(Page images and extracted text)

+++

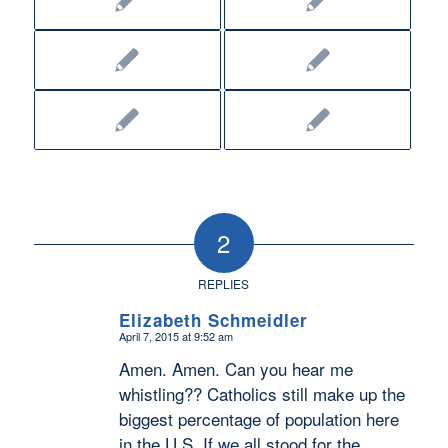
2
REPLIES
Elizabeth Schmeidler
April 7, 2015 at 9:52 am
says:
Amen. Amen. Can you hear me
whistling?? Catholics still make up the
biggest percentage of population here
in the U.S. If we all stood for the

+++

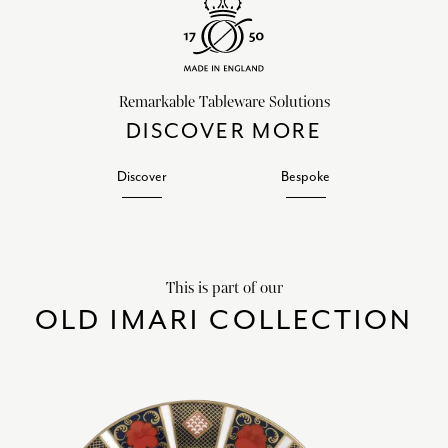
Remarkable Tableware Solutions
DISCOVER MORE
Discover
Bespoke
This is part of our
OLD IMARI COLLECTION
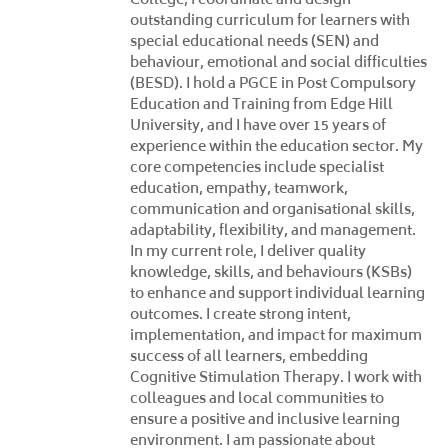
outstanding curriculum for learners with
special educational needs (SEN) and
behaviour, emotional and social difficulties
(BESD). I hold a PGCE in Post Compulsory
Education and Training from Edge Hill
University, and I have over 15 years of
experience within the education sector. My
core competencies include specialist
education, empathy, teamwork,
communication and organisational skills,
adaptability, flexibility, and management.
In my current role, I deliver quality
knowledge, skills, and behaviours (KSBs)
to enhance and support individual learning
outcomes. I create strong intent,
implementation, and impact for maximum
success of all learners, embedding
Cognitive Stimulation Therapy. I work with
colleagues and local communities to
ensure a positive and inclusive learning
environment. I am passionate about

+++

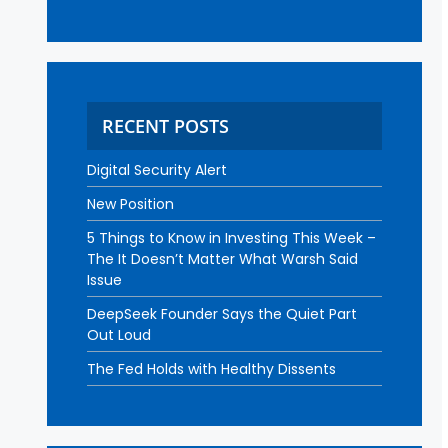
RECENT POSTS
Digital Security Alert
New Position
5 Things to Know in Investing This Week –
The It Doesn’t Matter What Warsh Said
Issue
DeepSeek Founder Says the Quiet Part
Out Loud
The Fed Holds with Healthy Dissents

+++

■ **ACTIVITY**
Whenever the word "learning" occurs in a line above, copy that line.

■ **EXERCISE SOLUTION**
to enhance and support individual learning
ensure a positive and inclusive learning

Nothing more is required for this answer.